The documentation for this is exactly the same as Roblox’s RBXScriptSignal, including it’s return RBXScriptConnection.
The only difference is that you construct the RBXScriptSignal class with Connection.new() - which returns the custom script signal.

Example script:

local ScriptSignal = Connection.new()
local ScriptConnection = ScriptSignal.Invoked:Connect(print)
ScriptSignal:Invoke('Hello', 'World!')

delay(1, function()
	ScriptSignal:Invoke('I\'ve waited 1 second for this message!')
end)

print(ScriptSignal.Invoked:Wait()) --> I've waited 1 second for this message!

print(ScriptConnection.Connected) --> true
ScriptConnection:Disconnect()
print(ScriptConnection.Connected) --> false
ScriptSignal:Invoke('This wont be invoked, because the connection was disconnected.') --> nothing
Source
local Connection = {}

local ConnectionBase = {}
local InvokedBase = {}
ConnectionBase.__index = ConnectionBase
InvokedBase.__index = InvokedBase

function ConnectionBase:Invoke(...)
	for _, Data in next, self.Listeners do
		coroutine.wrap(Data.Callback)(...)
	end
	for i,v in next, self.Yielded do
		self.Yielded[i] = nil
		coroutine.resume(v, ...)
	end
end
function InvokedBase:Connect(f)
	local Connection = self.INTERNAL_Reference
	local Timestamp = os.clock()
	local Data = {
		Disconnect = function(self)
			self.Connected = false
			Connection.Listeners[Timestamp] = nil
		end,
		Callback = f,
		Connected = true
	}
	
	Connection.Listeners[Timestamp] = Data
	return Data
end
function InvokedBase:Wait()
	local Connection = self.INTERNAL_Reference
	Connection.Yielded[#Connection.Yielded + 1] = coroutine.running()
	return coroutine.yield()
end

function Connection.new()
	local Meta = setmetatable({
		Listeners = {},
		Invoked = setmetatable({INTERNAL_Reference = false}, InvokedBase),
		Yielded = {}
	}, ConnectionBase)
	Meta.Invoked.INTERNAL_Reference = Meta
	
	return Meta
end

return Connection

Roblox asset (toolbox): https://www.roblox.com/library/5683733180/Connection

This module is actually a bit slower when creating a new connection, but when connecting callbacks to it etc, the difference is more visible.
If you find any bugs with this, make sure to report them by contacting me or posting them on this thread!

4 Likes

Metatables shouldn’t be avoided for an implementation like this - if you would benchmark this class with and without metatables, you’d get almost 50% faster instantiation speed with metatables than without while only <1% slower speed for invoking with metatables.

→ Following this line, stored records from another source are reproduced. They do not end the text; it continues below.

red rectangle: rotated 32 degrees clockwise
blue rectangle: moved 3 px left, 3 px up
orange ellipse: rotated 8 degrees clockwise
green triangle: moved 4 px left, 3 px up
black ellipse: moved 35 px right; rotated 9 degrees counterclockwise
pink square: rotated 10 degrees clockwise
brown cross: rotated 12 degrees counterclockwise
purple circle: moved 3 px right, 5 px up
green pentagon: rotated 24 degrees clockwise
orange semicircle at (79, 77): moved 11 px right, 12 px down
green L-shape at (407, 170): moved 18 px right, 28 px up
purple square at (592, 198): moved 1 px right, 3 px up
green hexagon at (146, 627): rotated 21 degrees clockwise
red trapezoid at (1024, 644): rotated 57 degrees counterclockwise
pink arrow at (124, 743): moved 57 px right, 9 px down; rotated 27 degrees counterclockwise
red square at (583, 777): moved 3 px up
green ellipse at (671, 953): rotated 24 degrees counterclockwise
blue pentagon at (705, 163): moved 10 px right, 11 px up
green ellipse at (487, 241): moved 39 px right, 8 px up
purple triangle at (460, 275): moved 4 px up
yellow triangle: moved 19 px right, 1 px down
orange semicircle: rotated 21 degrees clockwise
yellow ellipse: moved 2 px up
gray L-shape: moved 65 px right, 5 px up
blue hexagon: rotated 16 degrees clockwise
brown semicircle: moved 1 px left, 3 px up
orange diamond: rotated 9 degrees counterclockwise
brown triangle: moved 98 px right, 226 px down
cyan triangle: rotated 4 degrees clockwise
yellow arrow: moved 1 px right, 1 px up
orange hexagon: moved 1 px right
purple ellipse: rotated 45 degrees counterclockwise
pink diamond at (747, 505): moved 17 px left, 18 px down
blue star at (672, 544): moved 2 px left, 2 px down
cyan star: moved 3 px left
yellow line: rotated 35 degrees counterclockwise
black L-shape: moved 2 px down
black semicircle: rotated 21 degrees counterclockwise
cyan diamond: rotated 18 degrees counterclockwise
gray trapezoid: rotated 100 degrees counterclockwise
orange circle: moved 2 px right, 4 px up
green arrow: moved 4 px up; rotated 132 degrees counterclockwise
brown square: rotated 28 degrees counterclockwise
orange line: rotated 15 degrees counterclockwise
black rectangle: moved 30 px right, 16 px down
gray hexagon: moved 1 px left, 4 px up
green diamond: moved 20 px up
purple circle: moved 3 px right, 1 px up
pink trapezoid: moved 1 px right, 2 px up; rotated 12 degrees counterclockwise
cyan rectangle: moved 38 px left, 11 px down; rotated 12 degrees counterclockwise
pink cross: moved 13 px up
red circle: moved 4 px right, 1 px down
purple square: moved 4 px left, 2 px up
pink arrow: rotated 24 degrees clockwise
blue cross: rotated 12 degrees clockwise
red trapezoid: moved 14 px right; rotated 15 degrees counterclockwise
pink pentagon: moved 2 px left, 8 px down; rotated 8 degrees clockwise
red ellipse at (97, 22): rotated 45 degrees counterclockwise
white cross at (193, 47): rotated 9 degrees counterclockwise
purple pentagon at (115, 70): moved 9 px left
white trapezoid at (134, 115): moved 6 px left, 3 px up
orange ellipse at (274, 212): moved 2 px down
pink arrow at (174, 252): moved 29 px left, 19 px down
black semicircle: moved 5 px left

It’s outside my realm of knowledge, but metatables might decrease your memory footprint for an implementation like this, though it would be negligible.

So the main win for metatables is much much faster instantiation for classes and a coding style that’s closer to Roblox engineer internal lua samples.

3 Likes

I originally wanted to do this, but it was a bit annoying for me to rewrite the code due to the fact that Table.NestedTable:Foo()'s self would point to NestedTable, with no references to Table.
I made this in about 5 mins, but is this what you mean?:

local Connection = {}

local ConnectionBase = {}
local InvokedBase = {}
ConnectionBase.__index = ConnectionBase
InvokedBase.__index = InvokedBase

function ConnectionBase:Invoke(...)
	for _, Data in next, self.Listeners do
		coroutine.wrap(Data.Callback)(...)
	end
	for i,v in next, self.Yielded do
		self.Yielded[i] = nil
		coroutine.resume(v, ...)
	end
end
function InvokedBase:Connect(f)
	local Connection = self.INTERNAL_Reference
	local Timestamp = os.clock()
	local Data = {
		Disconnect = function(self)
			self.Connected = false
			Connection.Listeners[Timestamp] = nil
		end,
		Callback = f,
		Connected = true
	}
	
	Connection.Listeners[Timestamp] = Data
	return Data
end
function InvokedBase:Wait()
	local Connection = self.INTERNAL_Reference
	Connection.Yielded[#Connection.Yielded + 1] = coroutine.running()
	return coroutine.yield()
end

function Connection.new()
	local Meta = setmetatable({
		Listeners = {},
		Invoked = InvokedBase,
		Yielded = {}
	}, ConnectionBase)
	Meta.Invoked.INTERNAL_Reference = Meta
	
	return Meta
end

EDIT:
And yes, you are right, this is more efficient because it doesn’t need to create new tables, functions etc for every connection. By doing

local Table = {}
Table.__index = Table

local Clone = setmetatable({}, Table)

rather than

local Table = {}
local Clone = setmetatable({}, {__index = Table})

you also optimize a bit by removing the unnecessary extra table created for the second parameter of setmetatable.

Running a benchmark I got these results when comparing that test script and the current script:

[+] Benchmark Old Connection.new ran! Time taken: 0.12993729999289

[+] Benchmark New Connection.new ran! Time taken: 0.087050900328904

I created one of these myself, but never implemented a :Wait() method, which I really like about this. I think you should show a comparison of benchmarks for this vs. using BindableEvents.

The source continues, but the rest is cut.